We may transfer personal data to third parties, including service providers or subcontractors, for the purposes of network design and management. When transferring personal data outside the European Economic Area (EEA), we ensure appropriate safeguards are in place to protect the data, such as using standard contractual clauses approved by the European Commission or relying on an adequacy decision.

Data Breach Notification:

In the event of a personal data breach, we have procedures in place to promptly detect, assess, and report such breaches to the relevant supervisory authorities and affected data subjects, where required by law. We will also take appropriate measures to mitigate any potential harm resulting from the breach.

Privacy by Design and Default:

We adhere to the principle of privacy by design and default. This means that we consider data protection and privacy from the outset when designing and managing wireless networks. We implement appropriate technical and organizational measures to ensure that only necessary personal data is collected and processed.
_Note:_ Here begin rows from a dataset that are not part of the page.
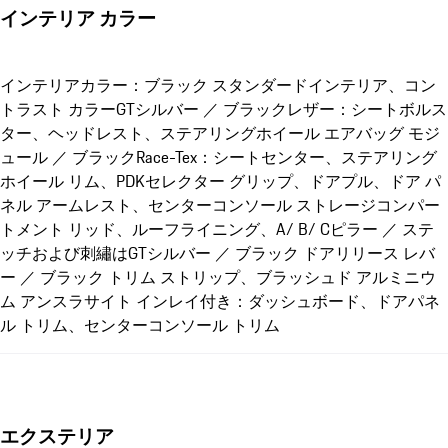
インテリア カラー
インテリアカラー：ブラック スタンダードインテリア、コン
トラスト カラーGTシルバー ／ ブラックレザー：シートボルス
ター、ヘッドレスト、ステアリングホイール エアバッグ モジ
ュール ／ ブラックRace-Tex：シートセンター、ステアリング
ホイール リム、PDKセレクター グリップ、ドアプル、ドア パ
ネル アームレスト、センターコンソール ストレージコンパー
トメント リッド、ルーフライニング、A/ B/ Cピラー ／ ステ
ッチおよび刺繡はGTシルバー ／ ブラック ドアリリース レバ
ー ／ ブラック トリム ストリップ、ブラッシュド アルミニウ
ム アンスラサイト インレイ付き：ダッシュボード、ドアパネ
ル トリム、センターコンソール トリム
エクステリア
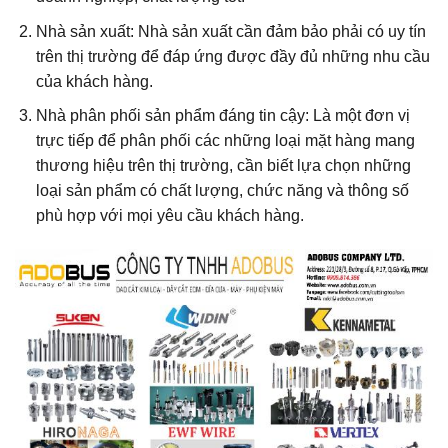
Nhà sản xuất: Nhà sản xuất cần đảm bảo phải có uy tín
trên thị trường để đáp ứng được đầy đủ những nhu cầu
của khách hàng.
Nhà phân phối sản phẩm đáng tin cậy: Là một đơn vị
trực tiếp để phân phối các những loại mặt hàng mang
thương hiệu trên thị trường, cần biết lựa chọn những
loại sản phẩm có chất lượng, chức năng và thông số
phù hợp với mọi yêu cầu khách hàng.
Updates to the GDPR Policy:

We may update this GDPR policy from time to time to reflect changes in our practices or legal requirements. Any updates will be communicated to our employees and made available to data subjects through our website or other appropriate means.

Conclusion:

This GDPR policy outlines our commitment to protecting personal data and complying with the GDPR in all aspects of our operations as a company that designs and manages wireless networks. We strive to maintain the highest standards of data privacy and security to ensure the trust and confidence of our clients and the individuals whose personal data we process.